-- HOW TO COMPLETE THIS TASK --
Tally the lines of these entries that include "Security"; respond with only that tally.

-- Records from a collection --
★ ★ ★ ★

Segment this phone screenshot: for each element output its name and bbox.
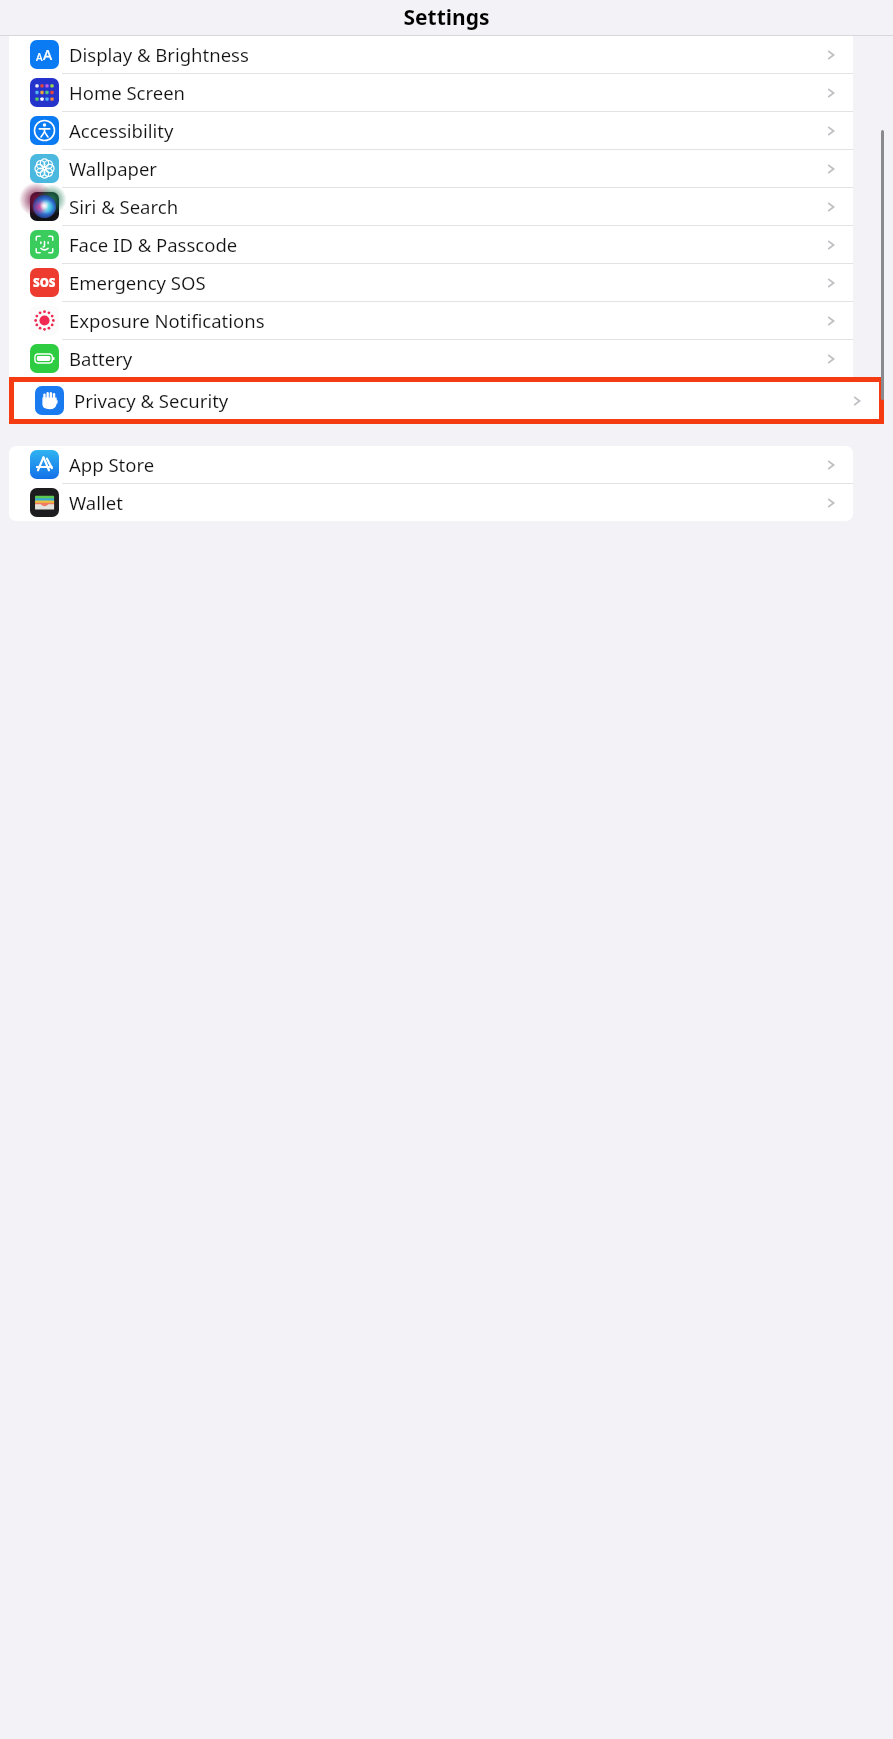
staticText: Exposure Notifications xyxy=(69,308,824,333)
button[interactable]: App Store xyxy=(9,446,853,483)
staticText: Display & Brightness xyxy=(69,42,824,67)
button[interactable]: Wallpaper xyxy=(9,150,853,187)
staticText: Accessibility xyxy=(69,118,824,143)
staticText: Face ID & Passcode xyxy=(69,232,824,257)
staticText: Siri & Search xyxy=(69,194,824,219)
staticText: Home Screen xyxy=(69,80,824,105)
button[interactable]: Privacy & Security xyxy=(14,382,879,419)
staticText: Settings xyxy=(403,3,490,32)
button[interactable]: SOS xyxy=(9,264,853,301)
button[interactable]: Home Screen xyxy=(9,74,853,111)
staticText: Privacy & Security xyxy=(74,388,850,413)
staticText: A xyxy=(36,50,43,64)
staticText: SOS xyxy=(33,275,56,291)
staticText: Battery xyxy=(69,346,824,371)
button[interactable]: Exposure Notifications xyxy=(9,302,853,339)
button[interactable]: Wallet xyxy=(9,484,853,521)
staticText: App Store xyxy=(69,452,824,477)
staticText: A xyxy=(43,45,53,64)
staticText: Wallpaper xyxy=(69,156,824,181)
button[interactable]: Face ID & Passcode xyxy=(9,226,853,263)
button[interactable]: A xyxy=(9,36,853,73)
staticText: Wallet xyxy=(69,490,824,515)
staticText: Emergency SOS xyxy=(69,270,824,295)
button[interactable]: Battery xyxy=(9,340,853,377)
button[interactable]: Siri & Search xyxy=(9,188,853,225)
button[interactable]: Accessibility xyxy=(9,112,853,149)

★ ★ ★ ★

-- RESPONSE TO THIS EXERCISE --
2